Should there be a way for a client to ask a TES deployment to make a particular object persist? If so, where exactly, for how long, how to communicate that TES did so etc.?
Should there be a mechanism to populate a persistent volume in bulk or should that be outside of the specs?
How would a client know what persistent data a TES deployment has? Could we do this via DRS?
Is maybe this whole feature outside of the scope of TES and we should just find a TES-compliant workaround that can be realized in a given TES implementation?
Thank you @uniqueg . This issue described our request precisely, we have human genome files (~20GB) and some static internal binary data need to be one-time-pre-populated before data processing, and want to minimize file copy consumptions.
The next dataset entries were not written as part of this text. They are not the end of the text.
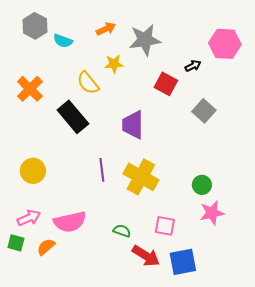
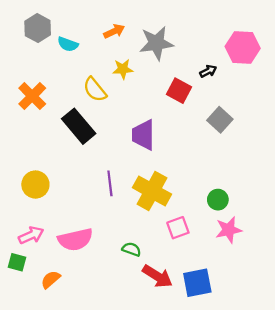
pink square: (165, 226) -> (178, 228), moved, turned -30
orange semicircle: (46, 247) -> (51, 279), moved

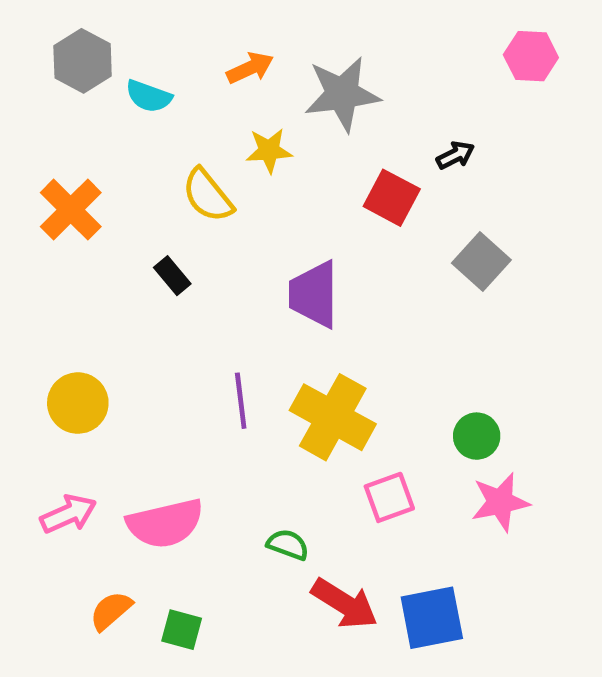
pink hexagon: (243, 47) -> (531, 56), moved, size x0.7
black rectangle: (79, 126) -> (172, 276), size x0.5
green square: (17, 262) -> (182, 630), moved

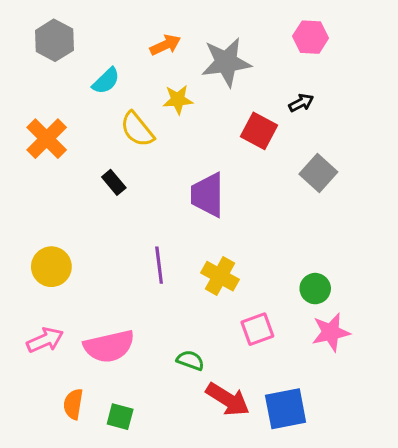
pink hexagon: (531, 56) -> (311, 37), moved
cyan semicircle: (149, 96) -> (106, 81), moved, turned -64
yellow cross: (333, 417) -> (220, 276), size x0.7
orange semicircle: (111, 611) -> (73, 404), turned -40

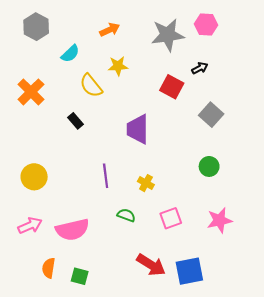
gray star: (226, 62) -> (168, 35), moved
yellow cross: (220, 276) -> (146, 183), size x0.7
green circle: (315, 289) -> (209, 166), moved
green semicircle: (190, 360) -> (126, 215), moved

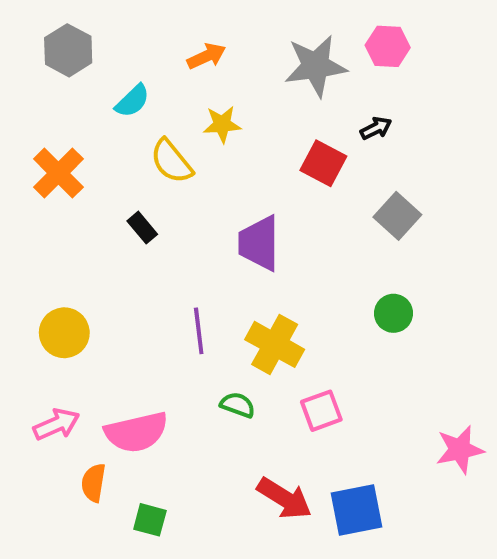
yellow cross: (146, 183) -> (275, 344), size x1.8
pink star: (219, 220) -> (460, 450), moved
orange semicircle: (49, 268) -> (93, 483), moved

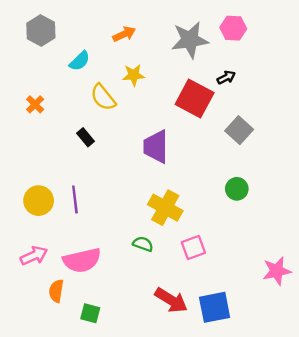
red square: (323, 163) -> (195, 99), size x1.4
orange cross: (58, 173) -> (35, 104), size x0.6
purple line: (199, 331) -> (75, 199), moved

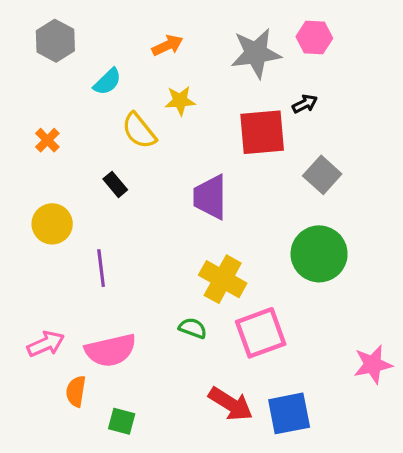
red square: (195, 99) -> (262, 132), turned -33
green circle: (237, 189) -> (319, 254), size x1.8
yellow circle: (39, 201) -> (52, 224), moved
pink square: (193, 247) -> (261, 333), size x1.5

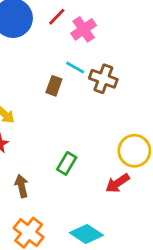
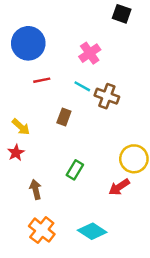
red line: (57, 17) -> (42, 80), moved, turned 35
brown rectangle: (54, 86) -> (64, 117), moved

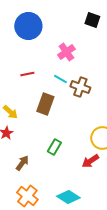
blue circle: (28, 43) -> (28, 26), moved
brown rectangle: (64, 117) -> (45, 104), size x1.5
brown arrow: (36, 190) -> (22, 163), turned 49

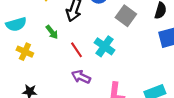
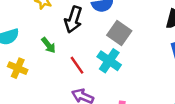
gray square: (126, 16) -> (119, 33), moved

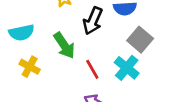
green arrow: (48, 45) -> (64, 45), size x1.5

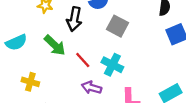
yellow cross: (30, 67) -> (30, 82), moved
cyan cross: (127, 68) -> (112, 65), moved

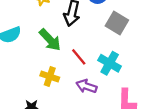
yellow cross: (30, 82) -> (50, 76), moved

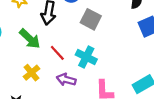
yellow cross: (50, 76) -> (32, 73), turned 35

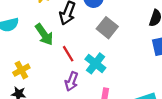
yellow cross: (32, 73) -> (21, 70), moved
purple arrow: (66, 80) -> (71, 81), turned -96

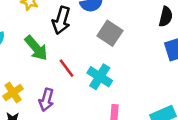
purple arrow: (71, 81) -> (46, 100), moved

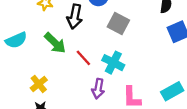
purple arrow: (46, 100) -> (98, 89), moved

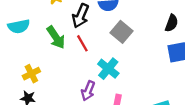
red line: (83, 58) -> (82, 43), moved

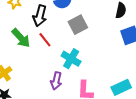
gray square: (121, 32) -> (78, 25), turned 30

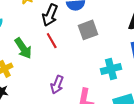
green arrow: (21, 38) -> (23, 48), moved
cyan cross: (71, 59) -> (111, 69), moved, turned 36

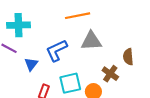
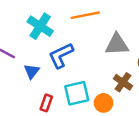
cyan cross: (18, 25) -> (40, 26), moved, turned 35
gray triangle: (91, 41) -> (117, 44), moved

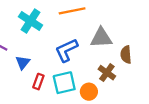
blue L-shape: (61, 55) -> (66, 50), moved
red rectangle: (46, 103) -> (38, 82), moved

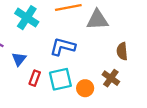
gray triangle: (101, 38) -> (97, 20), moved
blue L-shape: (66, 50) -> (63, 47), turned 40
brown cross: (107, 73) -> (111, 78), moved

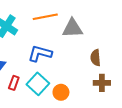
brown cross: (111, 78) -> (102, 83), moved, turned -35
cyan square: (60, 79) -> (38, 84), turned -35

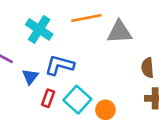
blue L-shape: (40, 53) -> (60, 65), moved

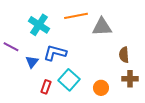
red rectangle: (48, 98) -> (46, 87), moved
orange circle: (105, 110) -> (101, 88), moved

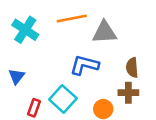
blue L-shape: (55, 53) -> (84, 65), moved
brown cross: (130, 79) -> (128, 93), moved

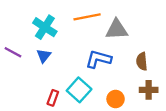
blue triangle: (16, 76) -> (44, 56), moved
brown cross: (128, 93) -> (149, 90), moved

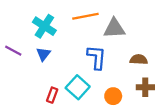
blue L-shape: (98, 59) -> (97, 57), turned 80
brown semicircle: (142, 61) -> (139, 60), turned 98

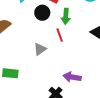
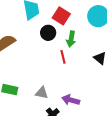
gray triangle: (40, 49) -> (42, 93), moved, turned 40

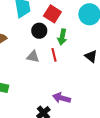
gray triangle: (42, 93) -> (33, 57), moved

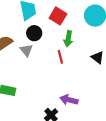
black circle: (39, 31) -> (34, 33), moved
gray triangle: (33, 57) -> (26, 50), moved, turned 40

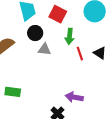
gray triangle: (26, 50) -> (44, 49), moved, turned -40
red line: (60, 57) -> (80, 54), moved

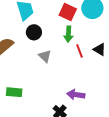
red square: (58, 14) -> (68, 12), moved
gray triangle: (44, 49) -> (45, 56), moved, turned 40

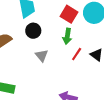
red line: (80, 51) -> (77, 54), turned 48

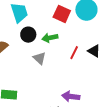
green arrow: (67, 36) -> (50, 38), moved, turned 77

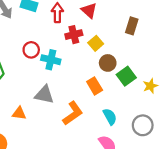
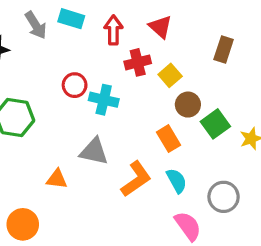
cyan semicircle: (110, 117) -> (177, 181), moved
gray circle: (143, 125) -> (224, 197), moved

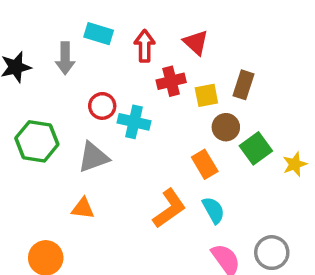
gray arrow: (36, 25) -> (65, 58), moved, turned 32
brown rectangle: (224, 49) -> (244, 85), moved
yellow square: (170, 75) -> (206, 95), turned 30
gray triangle: (94, 151) -> (93, 157), moved, turned -32
gray circle: (224, 197) -> (272, 253), moved

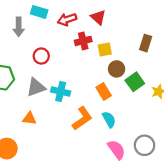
red arrow: (145, 46) -> (67, 19), turned -108
brown rectangle: (244, 85) -> (146, 43), moved
cyan cross: (134, 122) -> (61, 92), moved

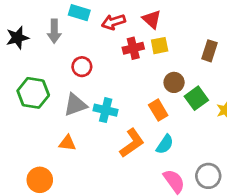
yellow square: (105, 50) -> (160, 46), moved
cyan semicircle: (109, 119) -> (165, 144), turned 63

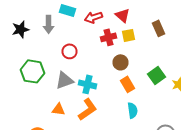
brown rectangle: (210, 51) -> (158, 28), moved, turned -42
brown circle: (174, 82) -> (120, 62), moved
orange L-shape: (132, 143) -> (88, 109), moved
cyan semicircle: (165, 144) -> (132, 110), turned -42

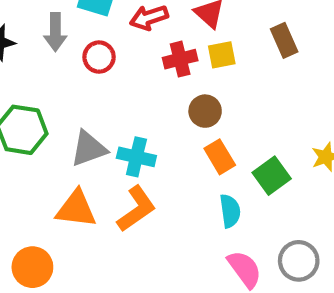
red circle: (70, 51) -> (99, 57), moved
green square: (156, 75) -> (272, 176), moved
orange triangle: (58, 109) -> (76, 209), size x1.5

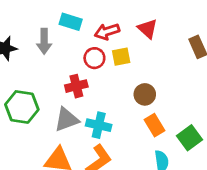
yellow square: (222, 55) -> (121, 57), moved
red circle: (99, 57) -> (94, 58), moved
red cross: (180, 59) -> (76, 86), moved

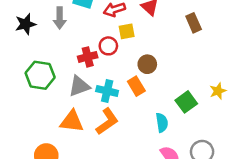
red circle: (94, 58) -> (108, 46), moved
orange rectangle: (155, 125) -> (136, 86), moved

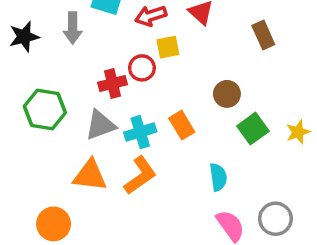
brown circle: (147, 64) -> (227, 94), moved
cyan cross: (107, 91) -> (140, 132), turned -30
green square: (186, 102) -> (253, 129), moved

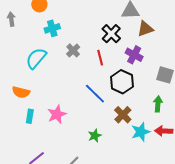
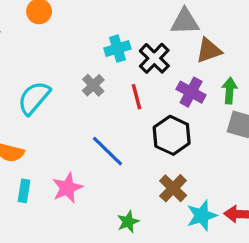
cyan cross: (52, 28) -> (117, 49), moved
blue line: (95, 94) -> (107, 151), moved
green arrow: (158, 104) -> (230, 91), moved

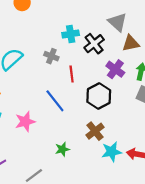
gray triangle: (185, 22) -> (117, 22), turned 36
gray cross: (93, 85) -> (51, 56), turned -32
red line: (137, 97) -> (72, 74), moved

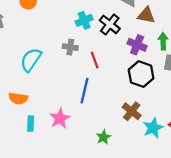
brown triangle: (131, 43) -> (146, 15), turned 36
black hexagon: (99, 96) -> (141, 74), moved
blue line: (55, 101) -> (85, 91), turned 65

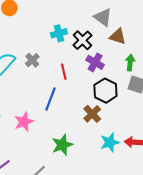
purple cross: (137, 45) -> (95, 62), moved
gray cross: (70, 47) -> (32, 60), moved, turned 32
brown cross: (132, 111) -> (92, 114), moved
green star: (103, 137) -> (62, 145), size x1.5

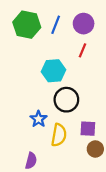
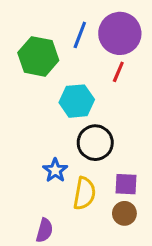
purple circle: (84, 24) -> (120, 33), size x1.4
green hexagon: (27, 25) -> (38, 56), moved
brown circle: (95, 149) -> (124, 213), moved

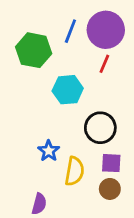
black circle: (95, 143) -> (100, 128), moved

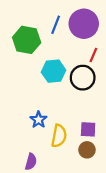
red line: (104, 64) -> (93, 55), moved
black circle: (100, 128) -> (83, 78), moved

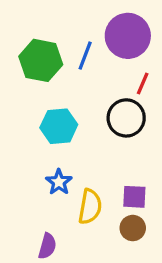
blue line: (56, 25) -> (85, 56), moved
cyan hexagon: (54, 71) -> (59, 126), moved

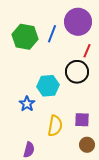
cyan hexagon: (59, 126) -> (48, 86), moved
blue star: (59, 182) -> (27, 104), moved
brown circle: (133, 228) -> (87, 145), moved

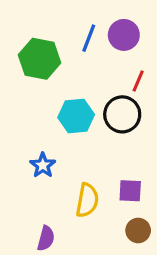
purple circle: (78, 22) -> (124, 35), size x0.7
blue line: (52, 34) -> (89, 38), moved
cyan hexagon: (48, 86) -> (76, 116), moved

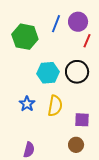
red line: (138, 81) -> (87, 41), moved
yellow semicircle: (87, 200) -> (55, 106), moved
brown circle: (138, 230) -> (76, 145), moved

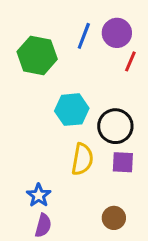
black circle: (77, 72) -> (115, 126), moved
blue star: (27, 104) -> (39, 195), moved
purple square: (82, 120) -> (123, 162), moved

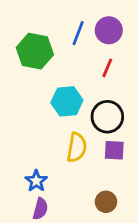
red line: (130, 61) -> (107, 68), moved

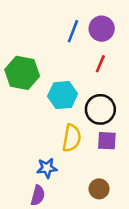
green hexagon: (35, 51) -> (22, 73), moved
blue star: (36, 181) -> (47, 168), moved, turned 30

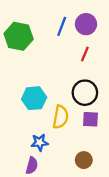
green hexagon: (22, 73) -> (19, 36), moved
cyan hexagon: (63, 95) -> (34, 98), moved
This doesn't necessarily need to change the TES API, if there are implementations can provide such capability. But if TES API can design a standard presentation, can help a lot for other implementations.
For the syntax, my personal thought is, maybe the docker volume expression is good enough?
There might be a lot more ideas come out, like the docker volume bind propagation concepts, I can understand that TES must limit the scope at a maintainable level.
Being able to have a TES implementation have access to a persistent data volume is something that the Greek ELIXIR node requested (see here for more details). A potential use case is for a TES implementation that is deployed in an environment where it repeatedly runs specific sets of tasks and using the same reference data over and over again.
The current specification of
tesTask.volumes
do not meet this requirement as it states that they "are initialized as empty directories".A similar request was/is also discussed in Cromwell: broadinstitute/cromwell#2190
I don't really have in mind what this could look like, but I thought I would open this issue so that we could discuss.